_EXERCISE_
Scan the entries that follow and copy out every line containing "матч".

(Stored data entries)

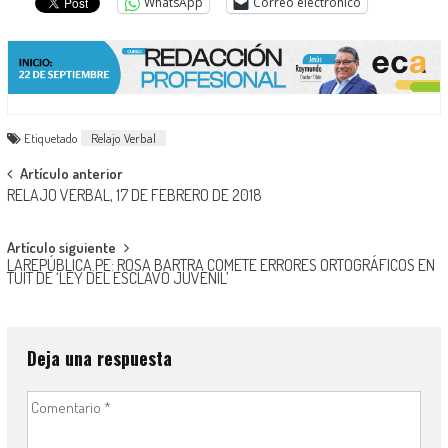
WhatsApp
Correo electrónico
Etiquetado
Relajo Verbal
Navegación
Artículo anterior
RELAJO VERBAL, 17 DE FEBRERO DE 2018
de
entradas
Artículo siguiente
LAREPÚBLICA.PE: ROSA BARTRA COMETE ERRORES ORTOGRÁFICOS EN
TUIT DE ‘LEY DEL ESCLAVO JUVENIL’
Deja una respuesta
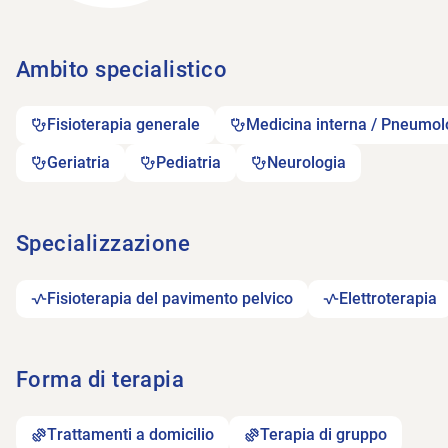
Ambito specialistico
Fisioterapia generale
Medicina interna / Pneumolo
Geriatria
Pediatria
Neurologia
Specializzazione
Fisioterapia del pavimento pelvico
Elettroterapia
Forma di terapia
Trattamenti a domicilio
Terapia di gruppo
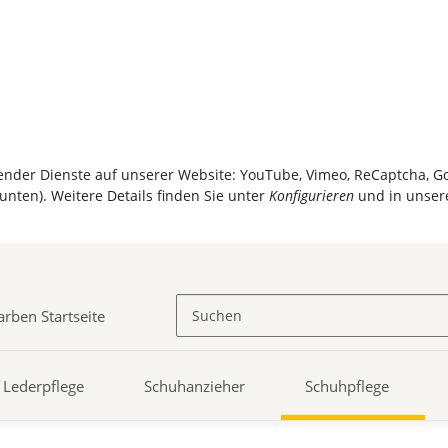
olgender Dienste auf unserer Website: YouTube, Vimeo, ReCaptcha, 
unten). Weitere Details finden Sie unter
Konfigurieren
und in unser
Lederpflege
Schuhanzieher
Schuhpflege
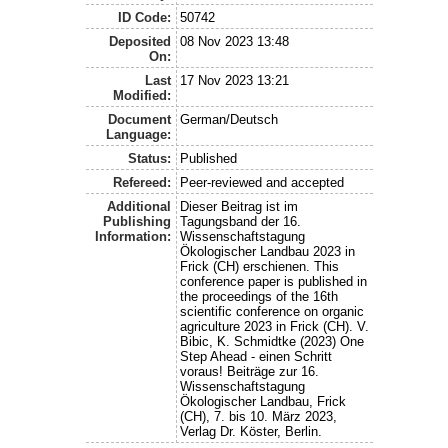
ID Code:
50742
Deposited
08 Nov 2023 13:48
On:
Last
17 Nov 2023 13:21
Modified:
Document
German/Deutsch
Language:
Status:
Published
Refereed:
Peer-reviewed and accepted
Additional
Dieser Beitrag ist im
Publishing
Tagungsband der 16.
Information:
Wissenschaftstagung
Ökologischer Landbau 2023 in
Frick (CH) erschienen. This
conference paper is published in
the proceedings of the 16th
scientific conference on organic
agriculture 2023 in Frick (CH). V.
Bibic, K. Schmidtke (2023) One
Step Ahead - einen Schritt
voraus! Beiträge zur 16.
Wissenschaftstagung
Ökologischer Landbau, Frick
(CH), 7. bis 10. März 2023,
Verlag Dr. Köster, Berlin.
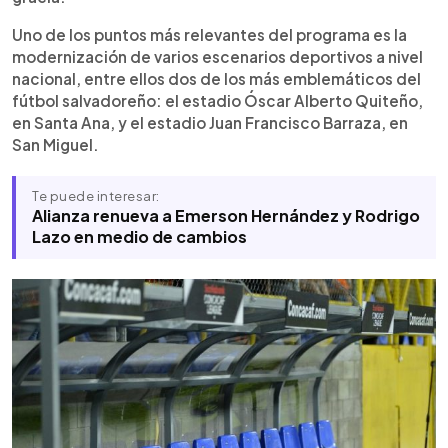
sostenibles, beneficiando a atletas, estudiantes y
comunidades, así como fortalecer el desarrollo
Uno de los puntos más relevantes del programa es la
del deporte a nivel nacional.
modernización de varios escenarios deportivos a nivel
nacional, entre ellos dos de los más emblemáticos del
fútbol salvadoreño: el estadio Óscar Alberto Quiteño,
en Santa Ana, y el estadio Juan Francisco Barraza, en
San Miguel.
Te puede interesar:
Alianza renueva a Emerson Hernández y Rodrigo
Lazo en medio de cambios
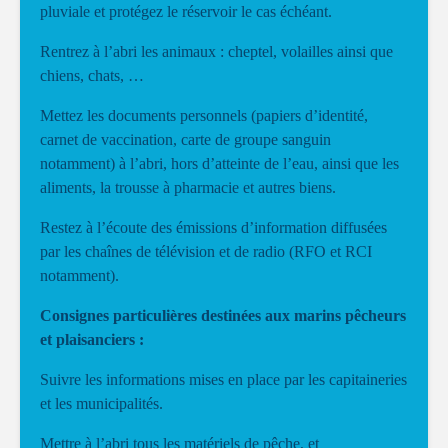
pluviale et protégez le réservoir le cas échéant.
Rentrez à l’abri les animaux : cheptel, volailles ainsi que
chiens, chats, …
Mettez les documents personnels (papiers d’identité,
carnet de vaccination, carte de groupe sanguin
notamment) à l’abri, hors d’atteinte de l’eau, ainsi que les
aliments, la trousse à pharmacie et autres biens.
Restez à l’écoute des émissions d’information diffusées
par les chaînes de télévision et de radio (RFO et RCI
notamment).
Consignes particulières destinées aux marins pêcheurs
et plaisanciers :
Suivre les informations mises en place par les capitaineries
et les municipalités.
Mettre à l’abri tous les matériels de pêche, et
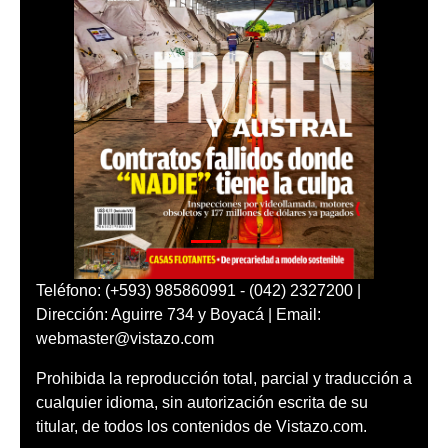
Teléfono: (+593) 985860991 - (042) 2327200 |
Dirección: Aguirre 734 y Boyacá | Email:
webmaster@vistazo.com
Prohibida la reproducción total, parcial y traducción a
cualquier idioma, sin autorización escrita de su
titular, de todos los contenidos de Vistazo.com.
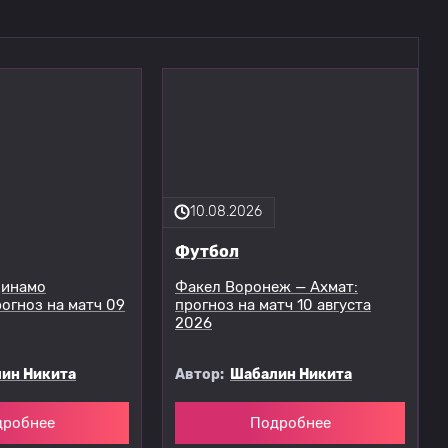
10.08.2026
Футбол
Динамо
Факел Воронеж — Ахмат:
рогноз на матч 09
прогноз на матч 10 августа
2026
ин Никита
Автор:
Шабалин Никита
дробнее
Подробнее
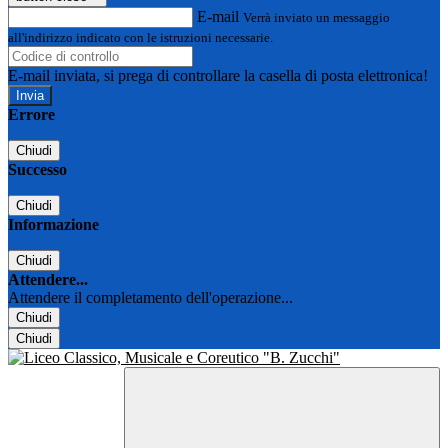
E-mail
Verrà inviato un messaggio
all'indirizzo indicato con le istruzioni necessarie.
E-mail inviata, si prega di controllare la casella di posta elettronica!
Errore
Chiudi
Successo
Chiudi
Informazione
Chiudi
Attendere...
Attendere il completamento dell'operazione...
Chiudi
Chiudi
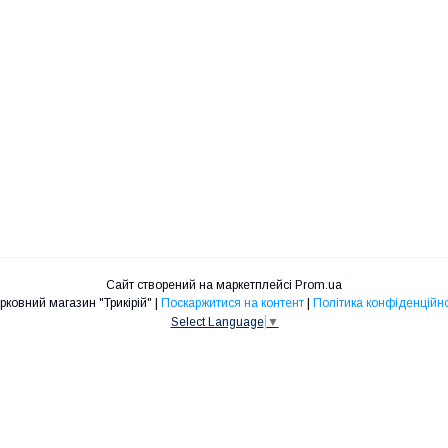
Сайт створений на маркетплейсі
Prom.ua
Церковний магазин "Трикірій" |
Поскаржитися на контент
|
Політика конфіденційно
Select Language
▼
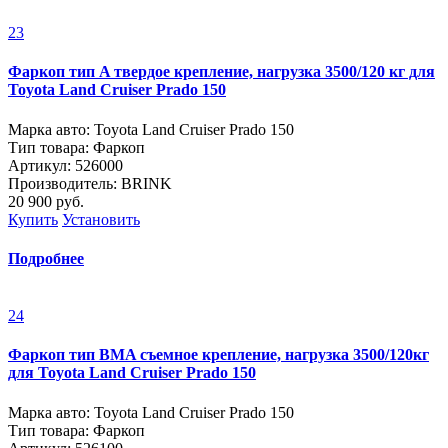
23
Фаркоп тип A твердое крепление, нагрузка 3500/120 кг для
Toyota Land Cruiser Prado 150
Марка авто: Toyota Land Cruiser Prado 150
Тип товара: Фаркоп
Артикул: 526000
Производитель: BRINK
20 900
руб.
Купить
Установить
Подробнее
24
Фаркоп тип BMA съемное крепление, нагрузка 3500/120кг
для Toyota Land Cruiser Prado 150
Марка авто: Toyota Land Cruiser Prado 150
Тип товара: Фаркоп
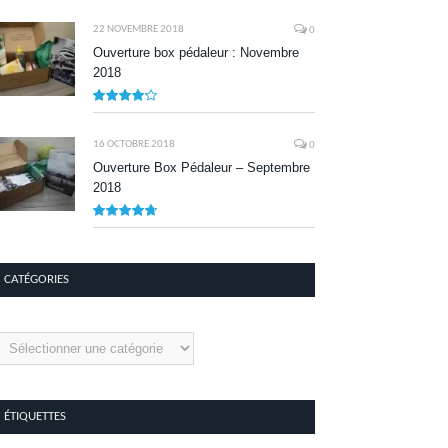
8.1
22 NOVEMBRE 2018
0
Ouverture box pédaleur : Novembre
2018
8.5
16 OCTOBRE 2018
0
Ouverture Box Pédaleur – Septembre
2018
9.5
CATÉGORIES
tégories
ÉTIQUETTES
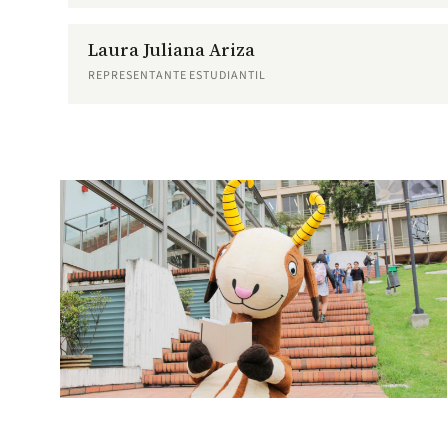
Laura Juliana Ariza
REPRESENTANTE ESTUDIANTIL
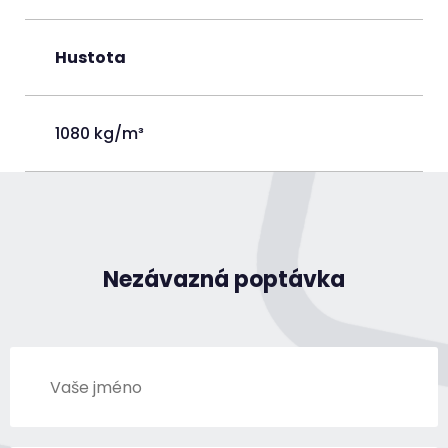
Hustota
1080 kg/m³
Nezávazná poptávka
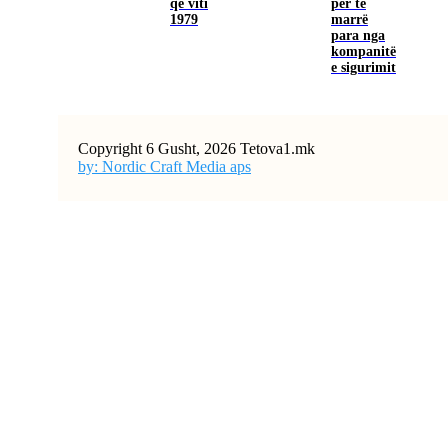
që viti
për të
1979
marrë
para nga
kompanitë
e sigurimit
Copyright 6 Gusht, 2026 Tetova1.mk
by: Nordic Craft Media aps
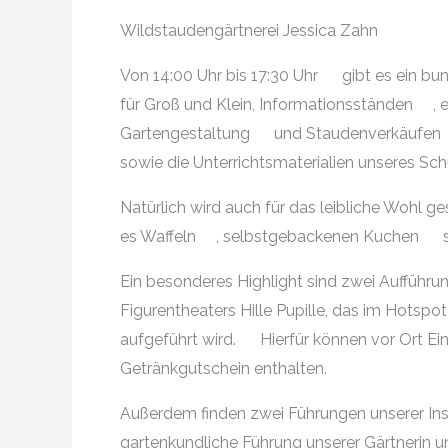
Wildstaudengärtnerei Jessica Zahn
Von 14:00 Uhr bis 17:30 Uhr
gibt es ein b
für Groß und Klein, Informationsständen
, 
Gartengestaltung
und Staudenverkäufen
sowie die Unterrichtsmaterialien unseres Schu
Natürlich wird auch für das leibliche Wohl g
es Waffeln
, selbstgebackenen Kuchen
s
Ein besonderes Highlight sind zwei Auffüh
Figurentheaters Hille Pupille, das im Hotspot
aufgeführt wird.
Hierfür können vor Ort Ei
Getränkgutschein enthalten.
Außerdem finden zwei Führungen unserer In
gartenkundliche Führung unserer Gärtnerin u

_WRITTEN ANSWER_
рогноз на матч 09
прогноз на матч 10 августа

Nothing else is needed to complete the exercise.